§ INSTRUCTIONS TO FOLLOW
Below are entries; output exactly the lines from the one with "but not yet" to the one with "ted. The larvae", both included, and nothing else.

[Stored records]
····················
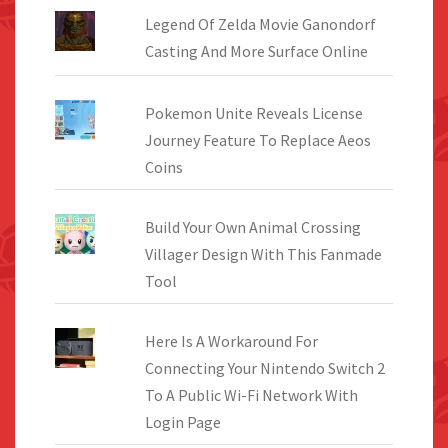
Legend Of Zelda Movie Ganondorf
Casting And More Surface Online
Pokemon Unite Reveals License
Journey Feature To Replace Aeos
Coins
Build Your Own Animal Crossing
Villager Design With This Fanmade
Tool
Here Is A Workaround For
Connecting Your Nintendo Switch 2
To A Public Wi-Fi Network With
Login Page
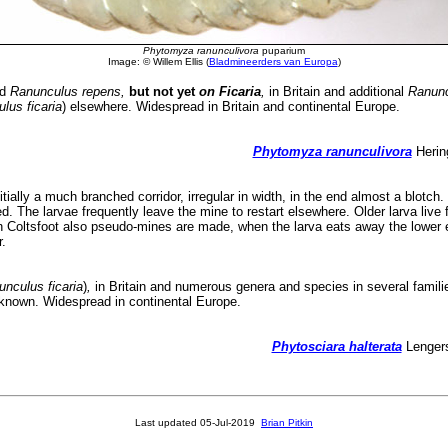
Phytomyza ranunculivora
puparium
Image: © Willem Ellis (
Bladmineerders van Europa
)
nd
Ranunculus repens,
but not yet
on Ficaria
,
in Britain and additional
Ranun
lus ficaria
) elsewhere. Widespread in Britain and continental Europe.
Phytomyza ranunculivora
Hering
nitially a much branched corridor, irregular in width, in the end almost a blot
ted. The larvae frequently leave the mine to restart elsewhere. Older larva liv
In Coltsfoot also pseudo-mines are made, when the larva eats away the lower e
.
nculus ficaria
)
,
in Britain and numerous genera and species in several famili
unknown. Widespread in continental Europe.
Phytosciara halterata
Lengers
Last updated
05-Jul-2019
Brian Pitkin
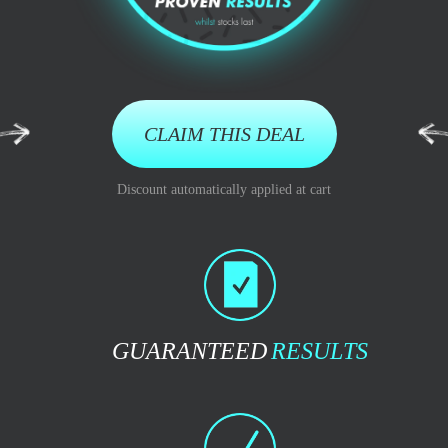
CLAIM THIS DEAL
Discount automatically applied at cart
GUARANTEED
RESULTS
····················
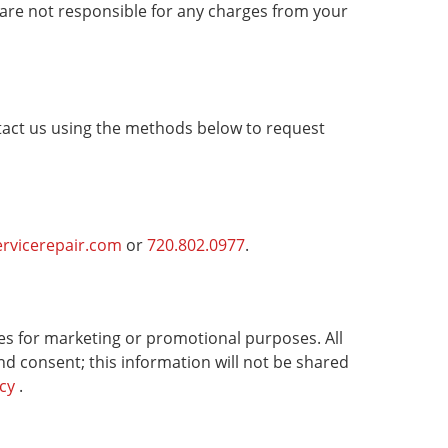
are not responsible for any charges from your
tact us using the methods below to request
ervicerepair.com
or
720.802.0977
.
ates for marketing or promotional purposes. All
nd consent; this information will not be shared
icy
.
····················
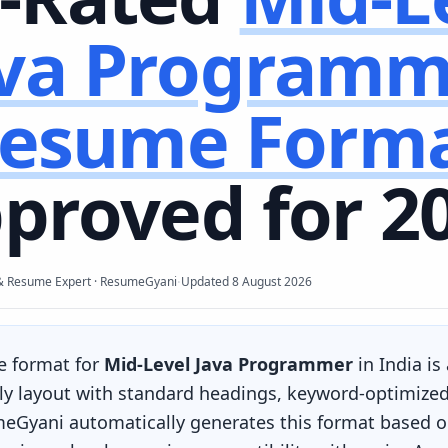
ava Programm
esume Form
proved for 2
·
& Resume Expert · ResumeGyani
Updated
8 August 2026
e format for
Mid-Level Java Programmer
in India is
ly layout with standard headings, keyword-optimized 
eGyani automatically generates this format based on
····················
§ SOLVED EXERCISE
but not yet
on Ficaria
,
in Britain and additional
Ranun
lus ficaria
) elsewhere. Widespread in Britain and continental Europe.
Phytomyza ranunculivora
Hering
nitially a much branched corridor, irregular in width, in the end almost a blot
ted. The larvae frequently leave the mine to restart elsewhere. Older larva liv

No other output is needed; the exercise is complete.